**Assigned task:** All lines in the material containing the word "Property" need to be copied.
((
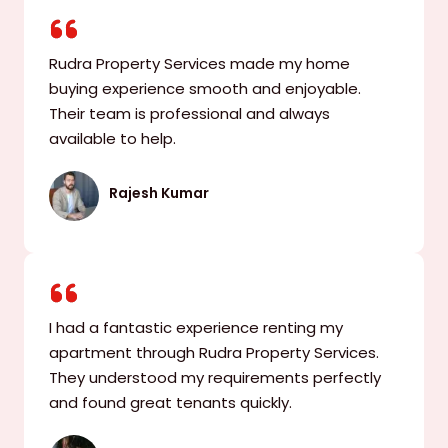
Rudra Property Services made my home
buying experience smooth and enjoyable.
Their team is professional and always
available to help.
Rajesh Kumar
I had a fantastic experience renting my
apartment through Rudra Property Services.
They understood my requirements perfectly
and found great tenants quickly.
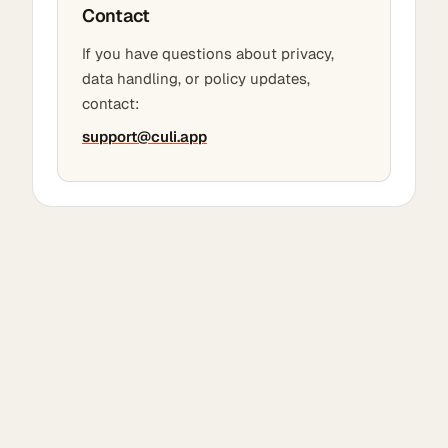
Contact
If you have questions about privacy,
data handling, or policy updates,
contact:
support@culi.app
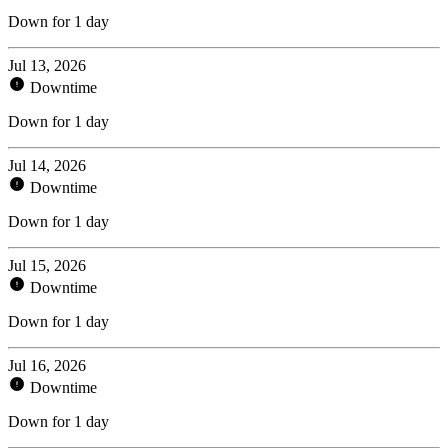
Down for 1 day
Jul 13, 2026
Downtime
Down for 1 day
Jul 14, 2026
Downtime
Down for 1 day
Jul 15, 2026
Downtime
Down for 1 day
Jul 16, 2026
Downtime
Down for 1 day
))
**Solution for this problem:**
Rudra Property Services made my home
apartment through Rudra Property Services.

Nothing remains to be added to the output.